When it comes to paying off debt, the most important thing is to get your budget in order to free up cash to actually make the payments. So if you're not there yet, stop here and work on getting your budget in order.

In this post, I'll go through the two major debt repayment strategies with their associated pros and cons, and at the end I'll discuss one potentially surprising case where it's not so cut and dry which is better.
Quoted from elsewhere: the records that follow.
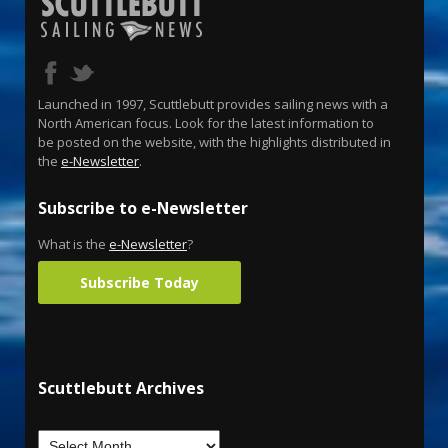
Launched in 1997, Scuttlebutt provides sailing news with a
North American focus. Look for the latest information to
be posted on the website, with the highlights distributed in
the
e-Newsletter
.
Subscribe to e-Newsletter
What is the
e-Newsletter
?
Subscribe Today
Scuttlebutt Archives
In general, these strategies attempt to optimize how quickly you pay off your debts.

How does interest work

In general, your interest rate is a yearly rate, but interest usually accrues monthly (or daily for credit cards; more on that later). So let's say your interest rate is 12%, this means your monthly rate is ~1%, so every month you'd pay 1% of whatever money you owe in interest (so $10 for every $1000). It's a little more complicated than that (i.e. APR vs APY), but that's close enough for our purposes.

For this post, I'm going to be using the following for illustration purposes:

  • credit card A: $1000 @ 24%
  • credit card B: $500 @ 12%
  • debt repayment of $200/month
  • minimum repayment: 1% or $50, whichever is greater

So in the first month, here's how much interest we'll be paying:

  • credit card A: $1000 * (24%/12) = $20
  • credit card B: $500 * (12%/12) = $5

Since we have a minimum payment of $50 for each card, the rest will go toward reducing the debt. So after the first month, if we only make minimum payments, the debts will be:

  • credit card A: $1000 - $30 = $970
  • credit card B: $500 - 45 = $455

For the examples below, I'll be making extra payments with the payment, after interest accrues. I'll also assume interest accrues as of the balance at the end of the month, not daily.

Grace period

The most common type of higher interest debt is credit card debt, and usually these rates (in my area) are between 10-30%, usually >20%. Credit cards are a bit special in that they usually (but not always!) have a grace period where you won't pay any interest if you always pay your balance on time, but as soon as you fail to pay your statement balance even once, you start accruing daily interest on all balances (including new purchases) until the entire debt is repaid. So credit card interest is especially insidious because whether you pay interest can change each billing cycle.

This grace period can be violated in a number of ways, and each card may be a little different there. In general, cash advances start accruing daily interest immediately, balance transfers have a separate rate from normal purchases, and payments usually go toward the highest interest portion first (so usually toward new purchase).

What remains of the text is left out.